PINACOTECA AGNELLI INAUGURA I NUOVI PROGETTI SALVO | Pista 500 | Da venerdì 1 novembre 2024 | Lingotto, Torino


novembre 2024 -La Pinacoteca Agnelli inaugura la programmazione autunnale del 2024, in contemporanea con Artissima e con l’art week torinese, con la mostra dedicata a Salvo e due nuove opere sulla Pista 500 di Monica Bonvicini e Chalisée Naamani.

Da venerdì 1 novembre 2024 a domenica 25 maggio 2025, Pinacoteca Agnelli apre al pubblico la più grande esposizione dedicata all’artista Salvo, intitolata Arrivare in tempo, a cura di Sarah Cosulich & Lucrezia Calabrò Visconti, e allestita su tre piani della Pinacoteca.
Da venerdì 1 novembre 2024 la Pista 500, il progetto artistico sull’iconica pista di collaudo delle automobili FIAT sul tetto del Lingotto, accoglie due nuove installazioni di Monica Bonvicini e Chalisée Naamani, vincitrice del Premio Pista 500 annunciato durante Artissima 2023, che torna quest’anno nella sua seconda edizione.

SALVO. Arrivare in tempo
Pinacoteca Agnelli presenta la più ampia mostra dedicata all’artista Salvo (Leonforte 1947 – Torino 2015) intitolata Arrivare in tempo e aperta al pubblico da venerdì 1 novembre 2024 a domenica 25 maggio 2025. L’esposizione, a cura di Sarah Cosulich & Lucrezia Calabrò Visconti, occupa tre piani della Pinacoteca in un percorso retrospettivo nell’opera di Salvo, artista controcorrente e precursore, protagonista di una traiettoria indipendente la cui originalità e portata appaiono oggi più che mai significative.
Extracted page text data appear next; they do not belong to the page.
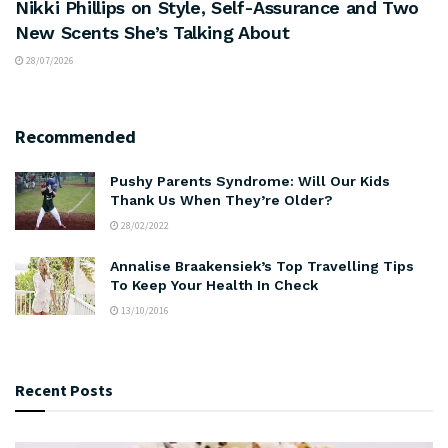
Nikki Phillips on Style, Self-Assurance and Two
New Scents She’s Talking About
28/07/2026
Recommended
Pushy Parents Syndrome: Will Our Kids
Thank Us When They’re Older?
28/02/2022
Annalise Braakensiek’s Top Travelling Tips
To Keep Your Health In Check
13/10/2016
Recent Posts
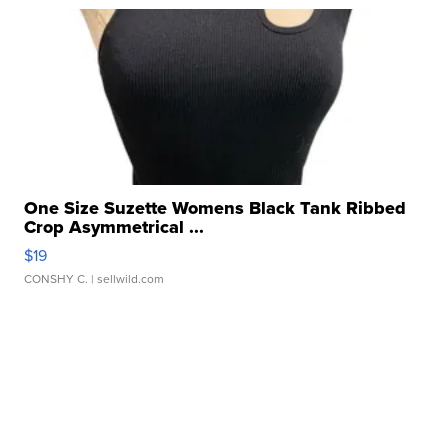
One Size Suzette Womens Black Tank Ribbed
Crop Asymmetrical ...
$19
CONSHY C.
| sellwild.com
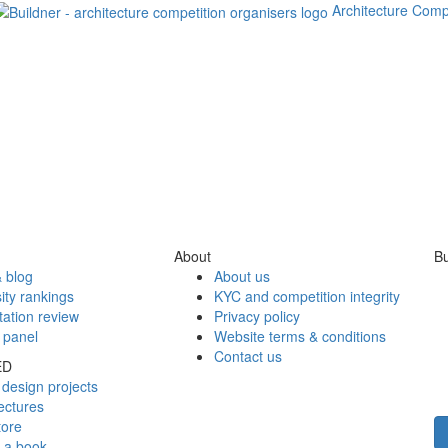
Architecture Comp
About
Bu
 blog
About us
ity rankings
KYC and competition integrity
tation review
Privacy policy
 panel
Website terms & conditions
Contact us
ED
design projects
ectures
tore
h a book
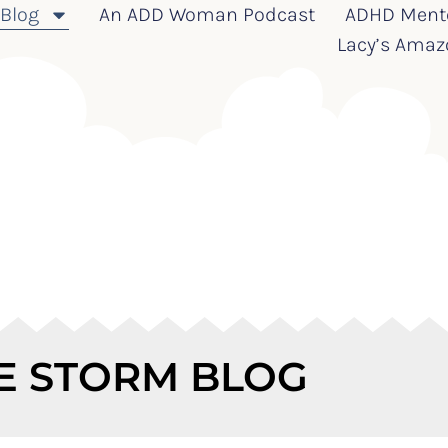
Blog
An ADD Woman Podcast
ADHD Ment
Lacy’s Amaz
E STORM BLOG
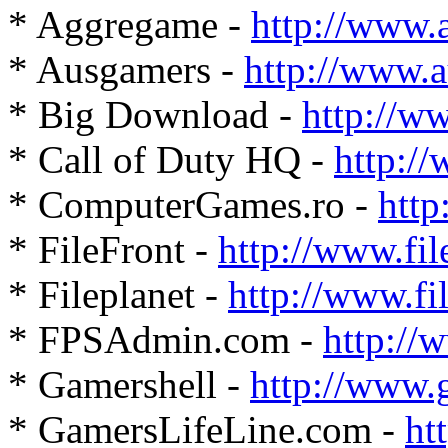
* Aggregame -
http://www.
* Ausgamers -
http://www.
* Big Download -
http://w
* Call of Duty HQ -
http:/
* ComputerGames.ro -
http
* FileFront -
http://www.fil
* Fileplanet -
http://www.fi
* FPSAdmin.com -
http:/
* Gamershell -
http://www.
* GamersLifeLine.com -
ht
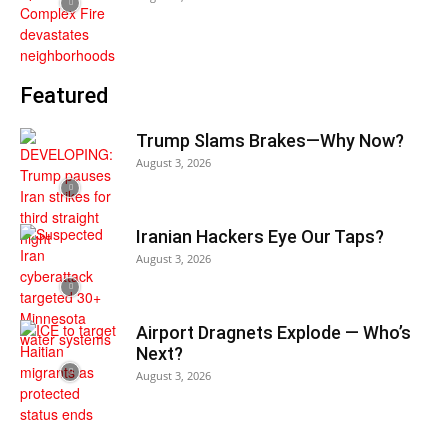
Featured
Trump Slams Brakes—Why Now?
August 3, 2026
Iranian Hackers Eye Our Taps?
August 3, 2026
Airport Dragnets Explode — Who’s
Next?
August 3, 2026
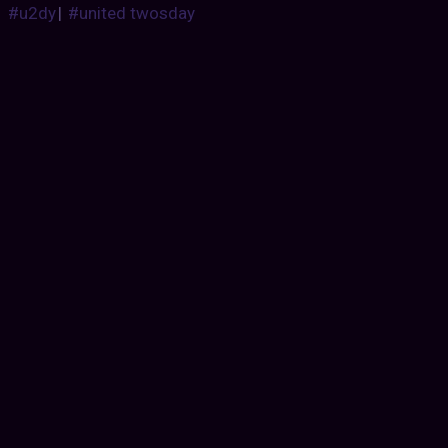
#u2dy
|
#united twosday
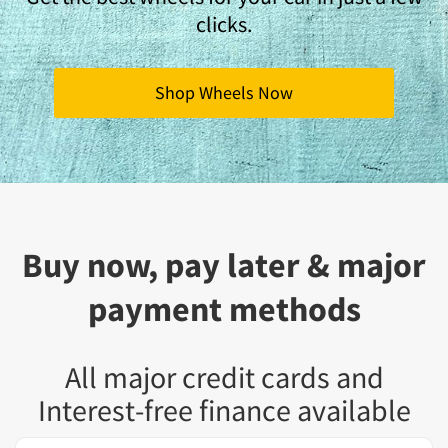
clicks.
Shop Wheels Now
Buy now, pay later & major
payment methods
All major credit cards and
Interest-free finance available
Nato a Leonforte in Sicilia nel 1947 e trasferitosi a Torino nel 1956, Salvo, all’anagrafe Salvatore Mangione, si avvicina durante la prima fase della sua carriera al vocabolario visivo dell’Arte Concettuale e dell’Arte Povera, affrontando temi come l’autorappresentazione e il linguaggio in opere fotografiche e scultoree. Dall’inizio degli anni Settanta, in contrapposizione con le tendenze a lui coeve, Salvo sceglie di dedicarsi esclusivamente alla pittura, rimanendovi fedele per i successivi quarant’anni.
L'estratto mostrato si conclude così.